Tel Aviv Cinemateque Librarian, Dror Yizhar, helps me to choose a film. Next, I pay the symbolic fee my Tel Aviv Cinemateque membership requires per Library viewing session — about $1.50, or 5 NIS [New Israeli Shekels], and settle into a private carrel equipped with a monitor, playback equipment, and earphones. Sitting among fellow Israelis and others for whom movie-viewing is clearly a serious pursuit and source of pleasure, I share the treasures with high school students, college and university grads, people looking for a thesis or dissertation topic, movie lovers, professors, lecturers — everyone. “You name it. If they're interested in movies, they're welcome,” quips Yizhar.

In this Library, I have —

About the Tel Aviv Cinemateque.
Since 1973, the Tel Aviv Cinemateque has been this White City's (and beyond) address for viewing films of different genres. Classical works of the finest directors, contemporary mainstream artistic Israeli and international options, and a selection of experimental and avant-garde pieces, independent works, retrospectives, and premieres feed patrons’ tastes and fancies. Almost every month and season, offerings include festivals on special themes or countries and in different fields (for instance, animation), workshops, courses, and major events (DocAviv — the Tel Aviv International Documentary Film Festival, among the most highly sought-after and respected film festivals in the world— in March; Israeli Academy Awards in late summer; and a student film festival, as examples).

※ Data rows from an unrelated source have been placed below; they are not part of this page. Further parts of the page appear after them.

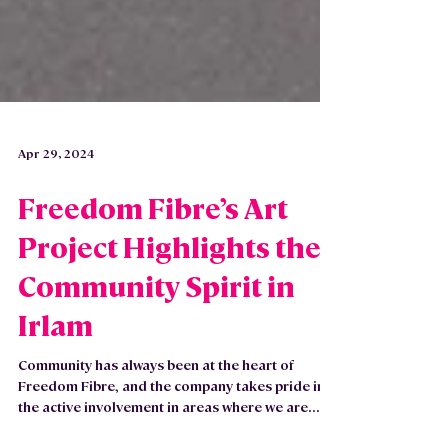
Apr 29, 2024
Freedom Fibre’s Art
Project Highlights the
Community Spirit in
Irlam
Community has always been at the heart of
Freedom Fibre, and the company takes pride in
the active involvement in areas where we are...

The Cinemateque is involved in social and political questions of Israeli society, and has screened films shunned by official or social censorship, especially concerning the Israeli-Palestinian conflict, foreign workers, and trafficking in sex. Sometimes, panels of artists, writers, journalists, actors, and others discuss films just viewed. Among cultural events happening inside or outside on the entrance square are comics festivals and political and social rallies. An optional membership allows free or deeply discounted admission to events.